彪子和四虎那一批人,雖說可以成為他最忠實的心腹班底,但他們當中卻沒有一個具備跟他一起出謀劃策的大智慧,他們可以是他尖銳的利刃,但卻不是合格的參謀智囊。有太多的事情,他隻能悶在肚裏,甚至隻能讓它們永遠爛在肚裏,而無法與人分享。這種長年累月身在異鄉為異客的孤獨無助感覺,如果不是他打小煉就出來的鋼鐵意誌,委實能讓一個正常人精神分裂。
也許是太累,也許是終回故土的一種下意識放鬆,李若風不知不覺中居然睡著了,甚至連四虎進來為他加熱換水的舉動也沒有驚醒。
與此同時,位於東交民巷的日本駐北平大使館中。
密室中裝飾奢華的榻榻米上,伊藤正夫和一名身寬體胖留著仁丹胡年約四十左右的中年人相對跪坐,正仔細聽著榻下另一名穿著打扮完全像個天橋混混的年輕人的匯報。
半個小時後,中年日本人揮手示意那名混混退下。
室中陷入短暫的沉寂,良久,伊藤正夫一臉輕鬆地笑道:“武田君,看來我這次不作任何掩飾的行動,已經成功引起支那特工對李若風的關注了。”
看完手中那厚厚一疊滿是日文所寫的資料,武田信義閉目沉思了一會兒,緩緩說道:“按軍部提供的這份資料,這個李若風很不簡單!”
“是的,武田君,軍部對這個人非常重視,他們的觀點,李若風比當年的蔣方震、蔡鍔、張孝維更加優秀!”伊藤正夫說道:“表麵上看,此人似乎非常向往我們大日本帝國的文化和生活習慣,但是,卻對帝國的多次招攬斷然回絕,憑心而論,我有點看不透這個人。”
“為什麽不阻止他回支那?!”武田信義鷹目中殺機閃爍地問道。
“千葉閣下親自帶著道場弟子將李若風送上船。”伊藤正夫苦笑著說道。
“關東軍本部正在謀劃占領整個滿州,如果在這個關鍵時候,有李若風這等人物在滿州跟大日本帝國為敵,這將給帝國軍人帶來非常大的阻力和損失!”武田信義斷然說道:“既然此人不能為帝國所用,我們必須盡快將他除掉!我們絕不能讓這種對帝國利益造成威脅的可怕因素存在!”

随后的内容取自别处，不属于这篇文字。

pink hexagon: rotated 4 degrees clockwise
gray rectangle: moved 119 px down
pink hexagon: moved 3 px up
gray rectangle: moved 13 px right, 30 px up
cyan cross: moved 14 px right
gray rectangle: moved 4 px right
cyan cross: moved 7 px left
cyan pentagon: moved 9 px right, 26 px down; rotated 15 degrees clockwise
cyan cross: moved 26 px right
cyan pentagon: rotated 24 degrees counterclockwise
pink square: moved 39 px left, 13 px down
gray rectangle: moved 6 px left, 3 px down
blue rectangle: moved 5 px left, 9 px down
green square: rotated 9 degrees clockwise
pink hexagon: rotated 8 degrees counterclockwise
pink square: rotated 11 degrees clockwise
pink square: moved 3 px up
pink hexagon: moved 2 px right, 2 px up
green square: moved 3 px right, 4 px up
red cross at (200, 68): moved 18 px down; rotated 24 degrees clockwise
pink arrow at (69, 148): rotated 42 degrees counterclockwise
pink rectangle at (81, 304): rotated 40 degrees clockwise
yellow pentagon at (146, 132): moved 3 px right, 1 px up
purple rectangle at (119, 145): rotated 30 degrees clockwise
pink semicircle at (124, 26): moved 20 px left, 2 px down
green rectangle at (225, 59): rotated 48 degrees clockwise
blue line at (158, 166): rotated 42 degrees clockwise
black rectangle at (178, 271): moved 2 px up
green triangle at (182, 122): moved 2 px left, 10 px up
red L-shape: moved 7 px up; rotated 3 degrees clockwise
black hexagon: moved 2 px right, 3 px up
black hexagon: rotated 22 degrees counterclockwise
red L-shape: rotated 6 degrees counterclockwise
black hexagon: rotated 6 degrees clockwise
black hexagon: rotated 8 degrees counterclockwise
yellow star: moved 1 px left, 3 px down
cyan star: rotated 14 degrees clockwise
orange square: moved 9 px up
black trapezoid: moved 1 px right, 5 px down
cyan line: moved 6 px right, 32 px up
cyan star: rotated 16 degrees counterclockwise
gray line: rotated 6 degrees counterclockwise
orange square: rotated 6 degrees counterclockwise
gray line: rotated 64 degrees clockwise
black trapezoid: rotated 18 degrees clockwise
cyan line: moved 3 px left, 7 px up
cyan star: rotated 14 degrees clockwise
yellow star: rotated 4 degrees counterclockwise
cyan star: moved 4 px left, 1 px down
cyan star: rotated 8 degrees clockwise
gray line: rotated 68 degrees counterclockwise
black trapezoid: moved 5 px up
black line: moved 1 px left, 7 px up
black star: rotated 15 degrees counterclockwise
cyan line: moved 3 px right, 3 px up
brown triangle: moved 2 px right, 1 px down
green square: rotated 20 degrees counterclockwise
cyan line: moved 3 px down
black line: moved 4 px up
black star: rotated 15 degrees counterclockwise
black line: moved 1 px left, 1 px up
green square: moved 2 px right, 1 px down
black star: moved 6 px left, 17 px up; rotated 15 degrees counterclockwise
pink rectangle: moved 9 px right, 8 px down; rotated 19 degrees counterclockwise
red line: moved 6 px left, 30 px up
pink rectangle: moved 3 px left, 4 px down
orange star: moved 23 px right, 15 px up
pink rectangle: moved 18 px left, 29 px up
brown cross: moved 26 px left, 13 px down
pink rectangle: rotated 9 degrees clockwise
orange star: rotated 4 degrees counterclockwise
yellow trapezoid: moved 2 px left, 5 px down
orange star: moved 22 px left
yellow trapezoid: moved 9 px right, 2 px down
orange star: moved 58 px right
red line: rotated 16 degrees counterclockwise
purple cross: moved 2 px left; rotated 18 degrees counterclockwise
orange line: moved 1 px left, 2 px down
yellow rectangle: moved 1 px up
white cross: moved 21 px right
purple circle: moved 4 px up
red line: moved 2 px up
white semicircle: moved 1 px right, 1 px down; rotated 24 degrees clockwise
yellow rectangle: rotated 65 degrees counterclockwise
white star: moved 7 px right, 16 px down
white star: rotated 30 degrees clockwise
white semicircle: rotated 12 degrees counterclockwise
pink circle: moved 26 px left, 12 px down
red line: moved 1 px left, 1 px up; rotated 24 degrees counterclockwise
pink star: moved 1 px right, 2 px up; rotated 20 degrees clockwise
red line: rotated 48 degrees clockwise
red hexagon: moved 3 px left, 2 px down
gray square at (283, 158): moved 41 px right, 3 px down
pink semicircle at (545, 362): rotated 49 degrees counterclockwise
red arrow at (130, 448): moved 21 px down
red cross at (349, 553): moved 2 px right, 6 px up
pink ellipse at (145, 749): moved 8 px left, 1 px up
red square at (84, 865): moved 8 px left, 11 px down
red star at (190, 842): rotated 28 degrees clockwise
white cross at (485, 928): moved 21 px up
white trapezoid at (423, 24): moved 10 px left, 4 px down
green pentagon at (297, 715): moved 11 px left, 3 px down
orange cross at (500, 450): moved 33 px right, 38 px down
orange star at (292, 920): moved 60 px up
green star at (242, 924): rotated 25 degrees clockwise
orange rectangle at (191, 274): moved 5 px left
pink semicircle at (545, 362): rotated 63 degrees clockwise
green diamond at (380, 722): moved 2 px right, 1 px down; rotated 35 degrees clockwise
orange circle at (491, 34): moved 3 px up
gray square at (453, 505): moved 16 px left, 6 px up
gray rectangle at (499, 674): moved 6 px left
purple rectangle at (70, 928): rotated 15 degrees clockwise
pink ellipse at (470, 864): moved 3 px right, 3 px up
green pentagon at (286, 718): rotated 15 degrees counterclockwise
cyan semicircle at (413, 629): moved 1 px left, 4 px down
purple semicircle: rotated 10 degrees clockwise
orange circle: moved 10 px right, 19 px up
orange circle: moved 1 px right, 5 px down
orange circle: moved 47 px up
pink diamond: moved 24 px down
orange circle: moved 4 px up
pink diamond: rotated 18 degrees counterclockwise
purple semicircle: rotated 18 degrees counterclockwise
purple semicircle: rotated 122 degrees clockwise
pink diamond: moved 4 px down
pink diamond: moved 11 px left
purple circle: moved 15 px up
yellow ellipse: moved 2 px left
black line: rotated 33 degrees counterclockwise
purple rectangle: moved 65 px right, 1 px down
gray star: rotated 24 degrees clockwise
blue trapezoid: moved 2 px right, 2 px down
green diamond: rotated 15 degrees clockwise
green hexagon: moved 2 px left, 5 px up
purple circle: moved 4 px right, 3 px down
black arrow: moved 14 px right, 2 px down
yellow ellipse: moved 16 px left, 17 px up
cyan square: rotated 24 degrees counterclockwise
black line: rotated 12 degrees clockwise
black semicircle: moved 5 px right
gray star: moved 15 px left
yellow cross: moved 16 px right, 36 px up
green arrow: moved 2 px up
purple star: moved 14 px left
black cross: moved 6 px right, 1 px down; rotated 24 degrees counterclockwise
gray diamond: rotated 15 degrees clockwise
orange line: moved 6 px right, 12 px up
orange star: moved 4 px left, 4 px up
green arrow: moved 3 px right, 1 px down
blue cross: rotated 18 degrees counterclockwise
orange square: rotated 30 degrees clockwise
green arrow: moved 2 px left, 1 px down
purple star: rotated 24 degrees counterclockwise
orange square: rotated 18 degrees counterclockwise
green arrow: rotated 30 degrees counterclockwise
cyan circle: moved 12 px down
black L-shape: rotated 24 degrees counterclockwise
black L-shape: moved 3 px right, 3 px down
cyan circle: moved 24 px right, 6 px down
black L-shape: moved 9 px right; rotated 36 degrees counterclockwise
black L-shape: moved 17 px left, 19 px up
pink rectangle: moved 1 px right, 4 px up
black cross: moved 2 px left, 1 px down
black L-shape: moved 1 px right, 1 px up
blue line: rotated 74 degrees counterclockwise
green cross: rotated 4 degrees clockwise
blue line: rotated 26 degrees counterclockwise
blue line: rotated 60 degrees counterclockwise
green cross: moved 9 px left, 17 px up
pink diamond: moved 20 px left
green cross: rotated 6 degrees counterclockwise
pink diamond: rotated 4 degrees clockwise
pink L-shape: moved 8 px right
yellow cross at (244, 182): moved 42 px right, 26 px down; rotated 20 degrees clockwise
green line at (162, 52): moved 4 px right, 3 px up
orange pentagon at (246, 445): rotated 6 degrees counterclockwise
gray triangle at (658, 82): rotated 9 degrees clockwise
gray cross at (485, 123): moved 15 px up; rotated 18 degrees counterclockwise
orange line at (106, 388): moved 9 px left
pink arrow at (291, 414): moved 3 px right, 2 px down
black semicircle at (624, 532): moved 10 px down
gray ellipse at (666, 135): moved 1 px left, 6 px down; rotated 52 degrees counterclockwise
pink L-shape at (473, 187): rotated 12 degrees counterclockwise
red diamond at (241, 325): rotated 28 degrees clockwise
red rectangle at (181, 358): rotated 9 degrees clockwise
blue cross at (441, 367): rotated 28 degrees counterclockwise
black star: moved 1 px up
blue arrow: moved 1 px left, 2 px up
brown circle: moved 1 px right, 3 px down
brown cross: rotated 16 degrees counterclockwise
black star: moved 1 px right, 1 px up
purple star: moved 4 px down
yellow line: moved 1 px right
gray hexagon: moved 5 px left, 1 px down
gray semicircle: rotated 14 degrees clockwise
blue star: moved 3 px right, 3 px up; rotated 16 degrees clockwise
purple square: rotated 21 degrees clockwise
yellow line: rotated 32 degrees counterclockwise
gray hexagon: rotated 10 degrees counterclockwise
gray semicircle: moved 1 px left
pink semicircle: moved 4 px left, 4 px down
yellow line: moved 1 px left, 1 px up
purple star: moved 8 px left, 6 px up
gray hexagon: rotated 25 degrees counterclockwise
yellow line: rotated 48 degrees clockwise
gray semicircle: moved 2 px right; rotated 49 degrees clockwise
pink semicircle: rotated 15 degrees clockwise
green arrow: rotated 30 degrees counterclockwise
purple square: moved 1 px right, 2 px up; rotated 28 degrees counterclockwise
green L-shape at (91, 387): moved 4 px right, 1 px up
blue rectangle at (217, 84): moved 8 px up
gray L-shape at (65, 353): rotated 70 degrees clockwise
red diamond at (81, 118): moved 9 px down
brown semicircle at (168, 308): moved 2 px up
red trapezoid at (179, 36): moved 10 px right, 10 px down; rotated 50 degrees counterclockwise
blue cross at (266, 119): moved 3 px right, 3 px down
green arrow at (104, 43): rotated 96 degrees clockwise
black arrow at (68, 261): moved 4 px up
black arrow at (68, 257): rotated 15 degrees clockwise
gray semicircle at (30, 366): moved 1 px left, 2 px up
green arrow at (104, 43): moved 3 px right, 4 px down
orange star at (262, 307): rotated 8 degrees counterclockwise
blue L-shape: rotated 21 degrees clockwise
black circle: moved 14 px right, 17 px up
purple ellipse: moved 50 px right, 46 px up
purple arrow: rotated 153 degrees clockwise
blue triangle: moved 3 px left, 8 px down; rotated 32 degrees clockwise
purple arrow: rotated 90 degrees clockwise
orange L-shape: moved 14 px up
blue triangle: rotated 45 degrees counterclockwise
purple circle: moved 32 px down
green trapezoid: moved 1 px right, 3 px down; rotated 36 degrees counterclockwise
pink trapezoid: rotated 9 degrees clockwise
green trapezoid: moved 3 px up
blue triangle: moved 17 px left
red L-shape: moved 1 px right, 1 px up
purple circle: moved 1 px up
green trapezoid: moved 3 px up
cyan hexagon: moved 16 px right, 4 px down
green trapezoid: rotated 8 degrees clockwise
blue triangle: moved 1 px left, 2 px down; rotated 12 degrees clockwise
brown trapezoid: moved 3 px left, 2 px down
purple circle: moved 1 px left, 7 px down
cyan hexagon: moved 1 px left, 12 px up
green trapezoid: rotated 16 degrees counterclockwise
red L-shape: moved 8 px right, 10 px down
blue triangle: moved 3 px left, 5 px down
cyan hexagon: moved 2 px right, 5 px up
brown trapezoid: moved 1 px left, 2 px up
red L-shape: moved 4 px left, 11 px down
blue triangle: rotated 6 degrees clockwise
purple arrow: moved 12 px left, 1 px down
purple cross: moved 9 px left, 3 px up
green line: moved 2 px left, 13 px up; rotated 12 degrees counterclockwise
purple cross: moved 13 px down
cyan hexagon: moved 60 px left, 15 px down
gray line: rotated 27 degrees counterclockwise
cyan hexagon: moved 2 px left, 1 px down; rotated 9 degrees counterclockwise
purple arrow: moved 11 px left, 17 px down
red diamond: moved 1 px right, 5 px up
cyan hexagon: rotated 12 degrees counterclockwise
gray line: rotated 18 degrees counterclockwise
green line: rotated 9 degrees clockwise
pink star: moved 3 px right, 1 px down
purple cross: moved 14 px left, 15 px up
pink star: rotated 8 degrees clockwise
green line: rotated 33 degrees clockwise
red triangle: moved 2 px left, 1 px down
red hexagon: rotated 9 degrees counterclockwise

“在帝國本土,武田君,你覺得誰敢挑釁千葉閣下的權威?而且,關東軍的本莊繁閣下有過交待,他希望能在李若風回到滿州後見次麵,在此之前,關東軍任何人都不得對李若風輕舉妄動。”
“可以讓黑龍會的人下手!”
“武田田君,要對付像李若風這樣的高手,除了動用軍隊,其他手段很難取他性命!”伊藤正夫搖頭歎道:“因為在此之前,黑龍會的高手先後進行了五次行動,每一次都是損兵折將。”
“伊藤君的意思是……”
伊藤正夫從懷中拿出一個信封,遞向武田信義。
武田信義接過來,見信封並沒封口,於是將裏麵的信紙取出細看。
“喲西!這個辦法非常高明。伊藤君,我這邊一定全力配合!”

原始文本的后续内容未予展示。